Georges Perec’s Lieux made great and eventually unsustainable demands of its author: as Karl Whitney notes (August 12), after four years’ effort “1973 is a blank; in September 1975 he stopped completely.” But in the space between he produced Tentative d’épuisement d’un lieu parisien, written in the cafés of the Place Saint-Sulpice over three days in October 1974 and published in a small journal the following year, then in book form in 1982. Deceptively simple and banal, this is a quite brilliant and sui generis experiment in sociology. , anthropology and ethnography. Dispassionate observation and the aim of objective description compete with Perec’s playful, creative impulses. Lieux might exhaust those new to Perec – but the fifty-page Tentative d’épuisementlucidly analysed by Michael Sheringham in Everyday Life (2006) and readily available in a translation by Marc Lowenthal as An Attempt at Exhausting a Place in Parisshould be in every Paris wanderer’s pocket.

Adam Watt
University of Exeter

What Homer means

I have been in Greece doing research in the Venetian archive on Ithaca, with a stash of unread issues of the TLS packed for afternoons at the beach. One very suitably contained Barbara Graziosi’s piece on Homer (May 6) and on what “he” means to whom. Here on the ground, so to speak, the parameters that bound scholars matter little to the endless supply of (otherwise rather charming) amateur Homerists dropped at the port all summer long. This chain of pilgrims is an antidote to mass tourism, which the island has escaped.

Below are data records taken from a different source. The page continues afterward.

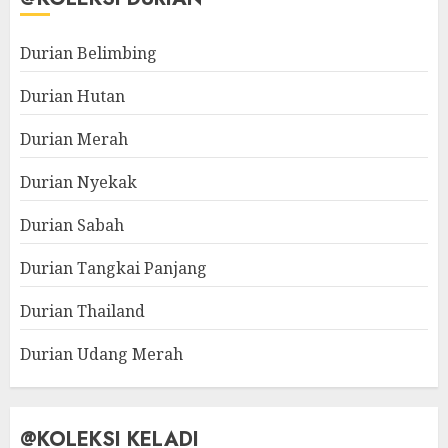
Durian Belimbing
Durian Hutan
Durian Merah
Durian Nyekak
Durian Sabah
Durian Tangkai Panjang
Durian Thailand
Durian Udang Merah
@KOLEKSI KELADI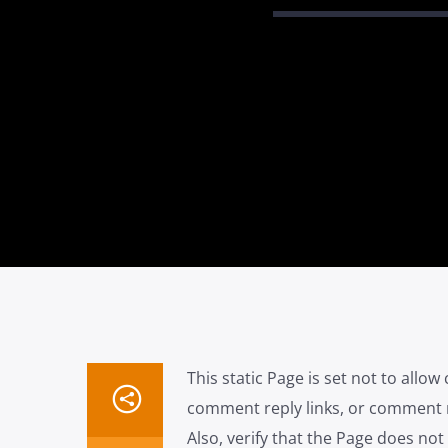
This static Page is set not to allo
comment reply links, or comment 
Also, verify that the Page does n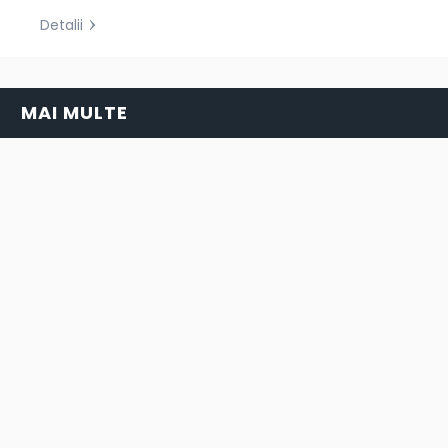
Detalii
MAI MULTE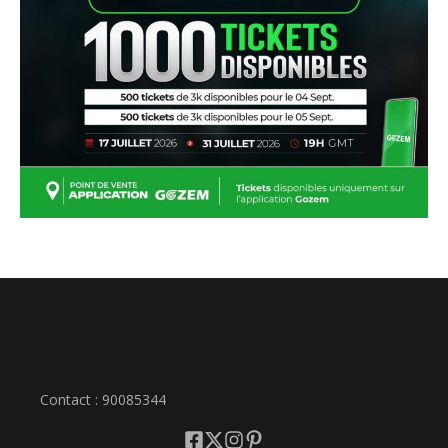
Contact : 90085344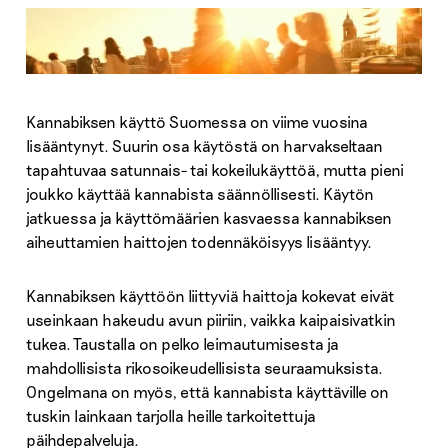
Kannabiksen käyttö Suomessa on viime vuosina
lisääntynyt. Suurin osa käytöstä on harvakseltaan
tapahtuvaa satunnais- tai kokeilukäyttöä, mutta pieni
joukko käyttää kannabista säännöllisesti. Käytön
jatkuessa ja käyttömäärien kasvaessa kannabiksen
aiheuttamien haittojen todennäköisyys lisääntyy.
Kannabiksen käyttöön liittyviä haittoja kokevat eivät
useinkaan hakeudu avun piiriin, vaikka kaipaisivatkin
tukea. Taustalla on pelko leimautumisesta ja
mahdollisista rikosoikeudellisista seuraamuksista.
Ongelmana on myös, että kannabista käyttäville on
tuskin lainkaan tarjolla heille tarkoitettuja
päihdepalveluja.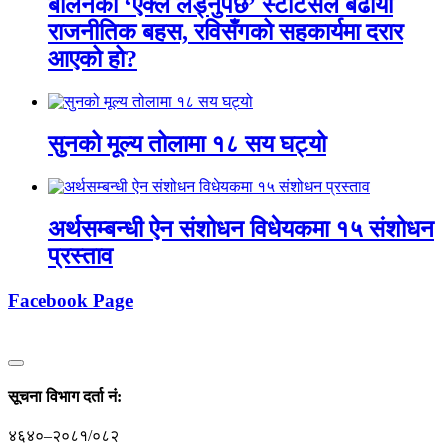
बालेनको ‘एक्लै लड्नुपर्छ’ स्टाटसले बढायो
राजनीतिक बहस, रविसँगको सहकार्यमा दरार
आएको हो?
सुनको मूल्य तोलामा १८ सय घट्यो
अर्थसम्बन्धी ऐन संशोधन विधेयकमा १५ संशोधन
प्रस्ताव
Facebook Page
सूचना विभाग दर्ता नं‍:
४६४०–२०८१/०८२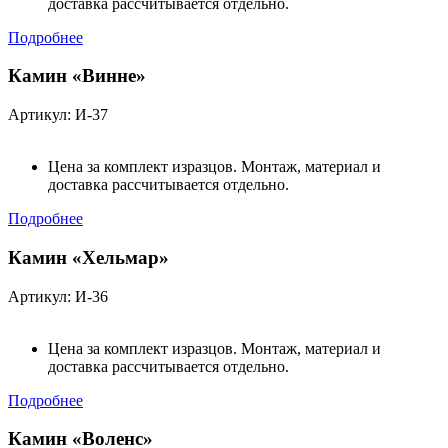
доставка рассчитывается отдельно.
Подробнее
Камин «Винне»
Артикул: И-37
Цена за комплект изразцов. Монтаж, материал и
доставка рассчитывается отдельно.
Подробнее
Камин «Хельмар»
Артикул: И-36
Цена за комплект изразцов. Монтаж, материал и
доставка рассчитывается отдельно.
Подробнее
Камин «Воленс»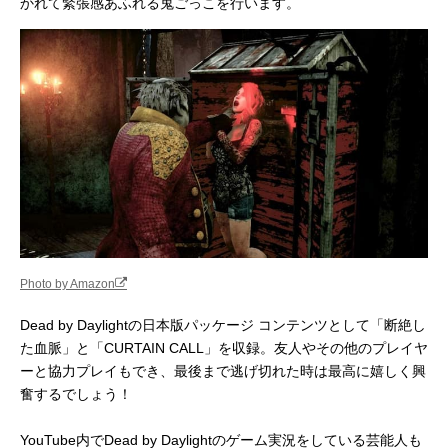
かれて緊張感あふれる鬼ごっこを行います。
Photo by Amazon
Dead by Daylightの日本版パッケージ コンテンツとして「断絶し
た血脈」と「CURTAIN CALL」を収録。友人やその他のプレイヤ
ーと協力プレイもでき、最後まで逃げ切れた時は最高に嬉しく興
奮するでしょう！
YouTube内でDead by Daylightのゲーム実況をしている芸能人も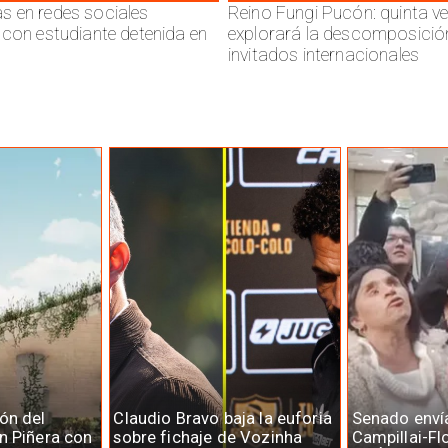
 en redes sociales
Reino Fungi Pucón: quinta v
 con estudiante detenida en
explorará la descomposició
invitados internacionales
ón del
Claudio Bravo baja la euforia
Senado enví
n Piñera con
sobre fichaje de Vozinha
Campillai-Fl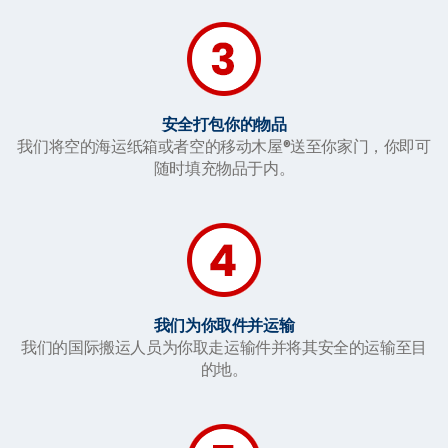
安全打包你的物品
我们将空的海运纸箱或者空的移动木屋®送至你家门，你即可
随时填充物品于内。
我们为你取件并运输
我们的国际搬运人员为你取走运输件并将其安全的运输至目
的地。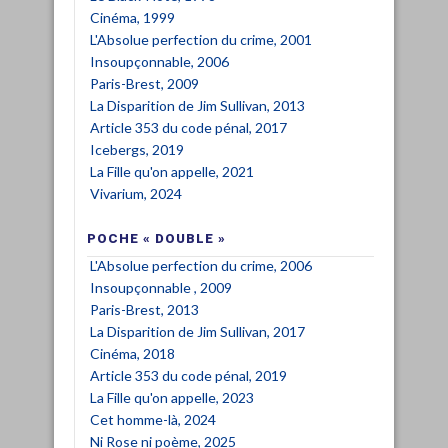
Cinéma, 1999
L'Absolue perfection du crime, 2001
Insoupçonnable, 2006
Paris-Brest, 2009
La Disparition de Jim Sullivan, 2013
Article 353 du code pénal, 2017
Icebergs, 2019
La Fille qu'on appelle, 2021
Vivarium, 2024
POCHE « DOUBLE »
L'Absolue perfection du crime, 2006
Insoupçonnable , 2009
Paris-Brest, 2013
La Disparition de Jim Sullivan, 2017
Cinéma, 2018
Article 353 du code pénal, 2019
La Fille qu'on appelle, 2023
Cet homme-là, 2024
Ni Rose ni poème, 2025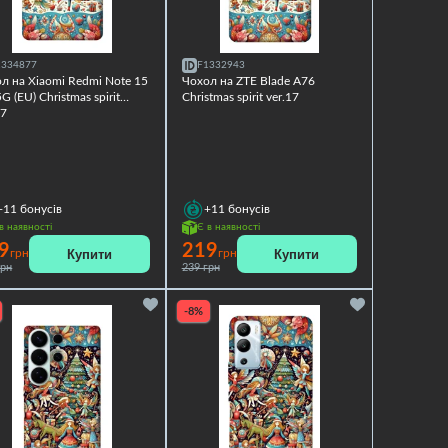
1334877
F1332943
л на Xiaomi Redmi Note 15
Чохол на ZTE Blade A76
G (EU) Christmas spirit
Christmas spirit ver.17
17
+11
бонусів
+11
бонусів
в наявності
Є в наявності
9
219
Купити
Купити
грн
грн
грн
239 грн
-8%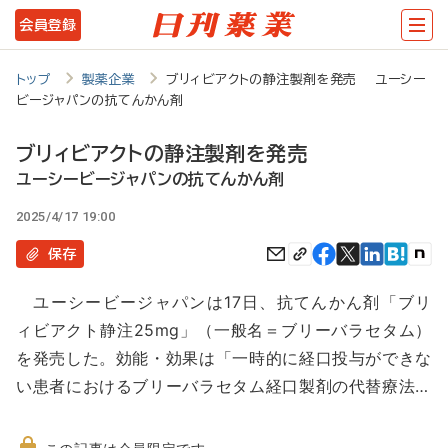
メ
会員登録
イ
ン
トップ
製薬企業
ブリィビアクトの静注製剤を発売 ユーシー
ビージャパンの抗てんかん剤
コ
ン
ブリィビアクトの静注製剤を発売
テ
ユーシービージャパンの抗てんかん剤
ン
2025/4/17 19:00
ツ
保存
に
ユーシービージャパンは17日、抗てんかん剤「ブリ
移
ィビアクト静注25mg」（一般名＝ブリーバラセタム）
動
を発売した。効能・効果は「一時的に経口投与ができな
い患者におけるブリーバラセタム経口製剤の代替療法…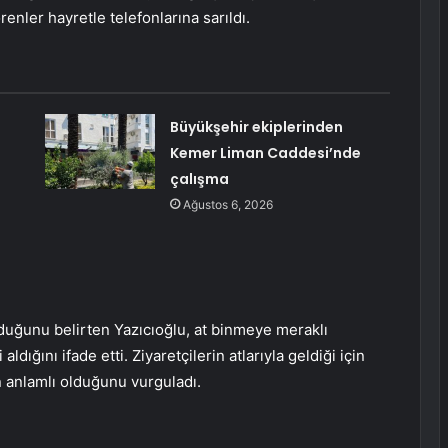
renler hayretle telefonlarına sarıldı.
Büyükşehir ekiplerinden
Kemer Liman Caddesi’nde
çalışma
Ağustos 6, 2026
lduğunu belirten Yazıcıoğlu, at binmeye meraklı
ığını ifade etti. Ziyaretçilerin atlarıyla geldiği için
n anlamlı olduğunu vurguladı.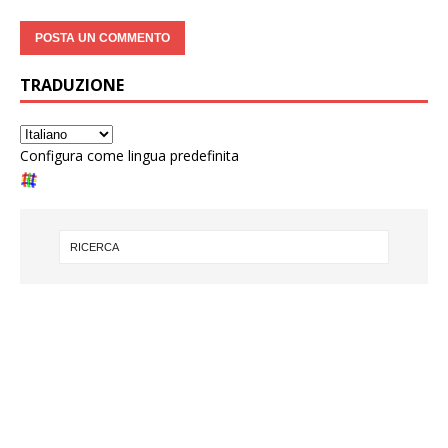
TRADUZIONE
Configura come lingua predefinita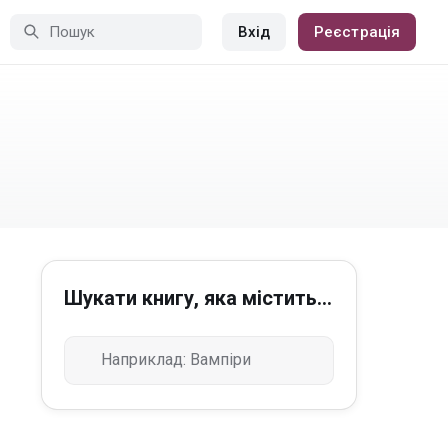
Вхід
Реєстрація
Шукати книгу, яка містить...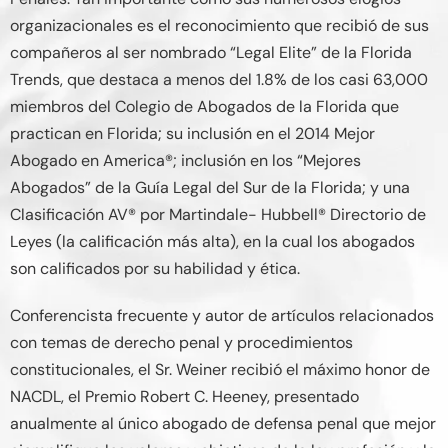
organizacionales es el reconocimiento que recibió de sus
compañeros al ser nombrado “Legal Elite” de la Florida
Trends, que destaca a menos del 1.8% de los casi 63,000
miembros del Colegio de Abogados de la Florida que
practican en Florida; su inclusión en el 2014 Mejor
Abogado en America®; inclusión en los “Mejores
Abogados” de la Guía Legal del Sur de la Florida; y una
Clasificación AV® por Martindale- Hubbell® Directorio de
Leyes (la calificación más alta), en la cual los abogados
son calificados por su habilidad y ética.
Conferencista frecuente y autor de artículos relacionados
con temas de derecho penal y procedimientos
constitucionales, el Sr. Weiner recibió el máximo honor de
NACDL, el Premio Robert C. Heeney, presentado
anualmente al único abogado de defensa penal que mejor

When they learn of someone like me working on the island’s history (a few thousand years’ gap between Odysseus and the Serene Republic are no matter), an opinion is always solicited on one of the several fanciful attributions of half-excavated ruins to one or another passage in the epic. Hearts are poured into proving that the rubble at this or that site matches best the description of Odysseus’ palace. Everyone has skin in the game except the archaeologists, who have moved on. At dinner I pose the question, how does all this rather pedantic pebble-counting account for the “Homeric question”? Does the oral tradition not represent a slight bump on their “road to Ithaca”? The silence is deafening: I have just raised religion at the dinner table!